Leaving the pictures aside, write out the whole listing below exactly.

------ Input for this task

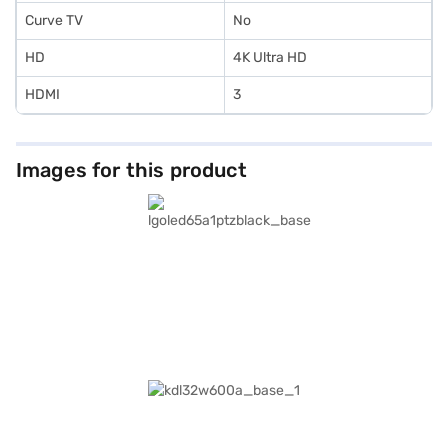
Curve TV
No
HD
4K Ultra HD
HDMI
3
Images for this product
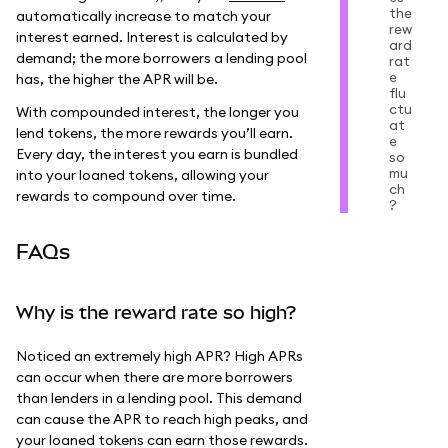
the
automatically increase to match your
rew
interest earned. Interest is calculated by
ard
demand; the more borrowers a lending pool
rat
e
has, the higher the APR will be.
flu
ctu
With compounded interest, the longer you
at
lend tokens, the more rewards you’ll earn.
e
Every day, the interest you earn is bundled
so
mu
into your loaned tokens, allowing your
ch
rewards to compound over time.
?
FAQs
Why is the reward rate so high?
Noticed an extremely high APR? High APRs
can occur when there are more borrowers
than lenders in a lending pool. This demand
can cause the APR to reach high peaks, and
your loaned tokens can earn those rewards.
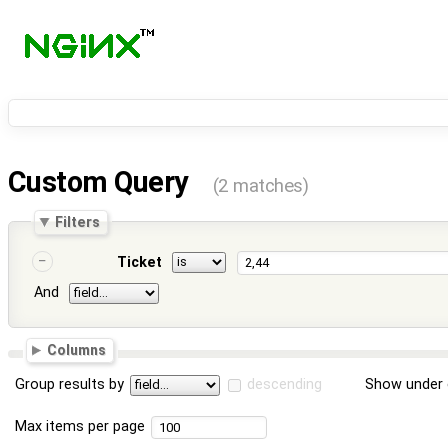
Custom Query
(2 matches)
Filters
Ticket
And
Columns
Group results by
descending
Show under 
Max items per page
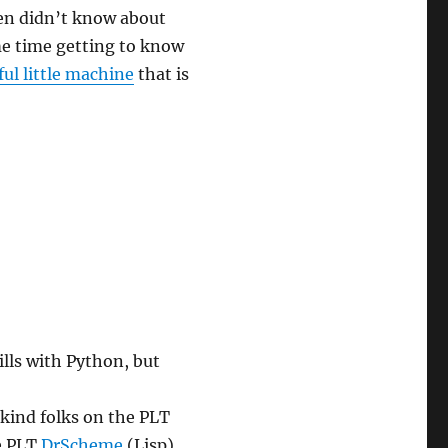
ven didn’t know about
ome time getting to know
ul little machine
that is
xperiment”
lls with Python, but
 kind folks on the PLT
he PLT
DrScheme
(Lisp)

------------

▶ [Result of the exercise]
Curve TV
No
HD
4K Ultra HD
HDMI
3
Images for this product
the
automatically increase to match your
rew
interest earned. Interest is calculated by
ard
demand; the more borrowers a lending pool
rat
e
has, the higher the APR will be.
flu
ctu
With compounded interest, the longer you
at
lend tokens, the more rewards you’ll earn.
e
Every day, the interest you earn is bundled
so
mu
into your loaned tokens, allowing your
ch
rewards to compound over time.
?
FAQs
Why is the reward rate so high?
Noticed an extremely high APR? High APRs
can occur when there are more borrowers
than lenders in a lending pool. This demand
can cause the APR to reach high peaks, and
your loaned tokens can earn those rewards.
Custom Query
(2 matches)
Filters
Ticket
And
Columns
Group results by
descending
Show under 
Max items per page
ven didn’t know about
ome time getting to know
ul little machine
that is
xperiment”
lls with Python, but
 kind folks on the PLT
he PLT
DrScheme
(Lisp)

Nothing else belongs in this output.